Nicole Sagener, 24.04.2017
© Bernhard Ludewig - Discourse

Weltweit, und auch in Europa, mischen sich Populismus und Ressentiment zunehmend in den öffentlichen und politischen Diskurs. Sichergeglaubte Werte wie Toleranz, Demokratie und Solidarität werden immer wieder infrage gestellt. Dass selbst Regierungen demokratischer Staaten inzwischen unverhohlen „alternative Fakten“ nutzen, ist ein Weckruf – nicht nur an die Politik. In einer Zeit, in der Europa zunehmend zweifelt, stellt sich die Frage, ob und wie sich Kunstschaffende und die kreative Industrie unmittelbarer den nationalistischen, Zwietracht säenden Strömungen entgegenstellen müssen.

Offenes Diskutieren braucht Übung

Über die „Verantwortung der Kultur in kritischen Zeiten“ sprachen in Berlin Künstler, Kulturvertreter, Medienschaffende und Autoren. Die Veranstaltung „Keine Macht den Lügen!“ wurde von der Allianz Kulturstiftung, der Initiative Offene Gesellschaft und dem Verein Gesicht Zeigen! im Rahmen der Berliner Stiftungswoche in Kooperation mit der Plattform berlinergazette.de organisiert.

Ursprünglich als Diskussion in der Fishbowl-Methode angekündigt, bei der Besucher aus dem Plenum in den Kreis der Diskutanten wechseln können, wurde aus der Runde dann doch eine klassische Podiumsdiskussion. Die Öffnung der Diskussion für alle, das zeigte sich in den Gesprächen ebenso wie an der Organisation der Veranstaltung, muss noch geübt werden. Umso bedeutsamer ist die Warnung, die der designierte Präsident des Instituts für Auslandsbeziehungen (ifa), Martin Roth, an diesem Tag aussprach: „Wir müssen aus unserer Komfortzone herauskommen und uns fragen, wie wir die Politik stärken und uns gegenseitig unterstützen können.“ 

Sechs Stimmen von Podiumsgästen, sechs Positionen zum Diskurs in kritischen Zeiten. 

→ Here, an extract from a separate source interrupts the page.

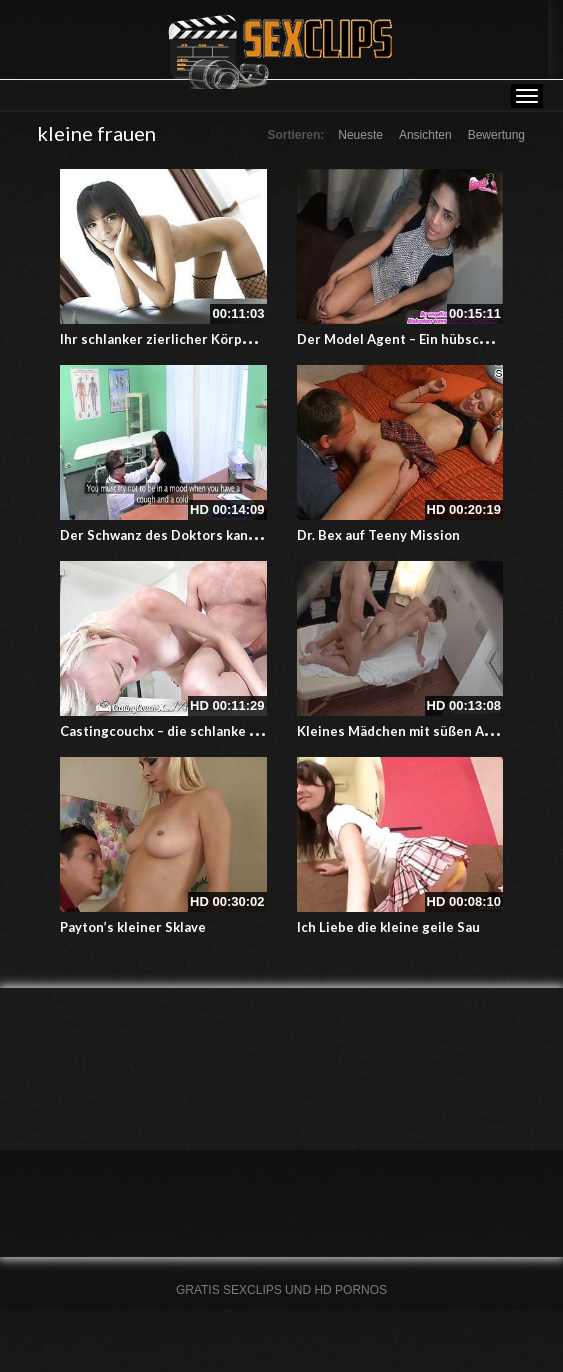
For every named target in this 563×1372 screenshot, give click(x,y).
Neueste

„Das Ende der eigenen Toleranz zeigen“

Uwe-Karsten Heye, Vorstandsvorsitzender des Vereins „Gesicht Zeigen!“, 1998 bis 2002 Regierungssprecher 

„Eine offene Gesellschaft darf nicht als ,Diktatur der Offenheit‘ deklariert werden. Die digitalen Echoräume bestücken zunehmend jene, die den Menschen vermeintlich Informationen geben, aber oft das Gegenteil tun. Wir müssen einen Diskurs anstoßen, wie wir diese Räume davor bewahren, völlig rechtsfrei zu werden. Und jeder kann und muss zeigen, wo das Ende der eigenen Toleranz erreicht ist, wenn es um Abkapselung, Fremdenhass geht.“ 

„Kunst darf sich nicht zu fein sein für einen politischen Diskurs“

Esra Küçük, Mitglied im Direktorium des Maxim Gorki Theaters und Leiterin des Gorki Forums

„In dieser kontrafaktischen Zeit geht es weniger um Faktizität als um Emotionalität. Wir als Kunst- und Kulturschaffende können uns aus dieser Entwicklung gar nicht heraushalten. Schließlich sind wir in Ländern, die von Ultranationalisten regiert werden, als erste von Repressalien betroffen. Kunst ist für mich immer politisch, und die Kunst darf sich nicht zu fein sein für einen politischen Diskurs.“ 

„Menschen motivieren, für Demokratie einzustehen“

Martin Roth, ehemaliger Direktor des Victoria & Albert Museums London und designierter Präsident des Stuttgarter Instituts für Auslandsbeziehungen (ifa)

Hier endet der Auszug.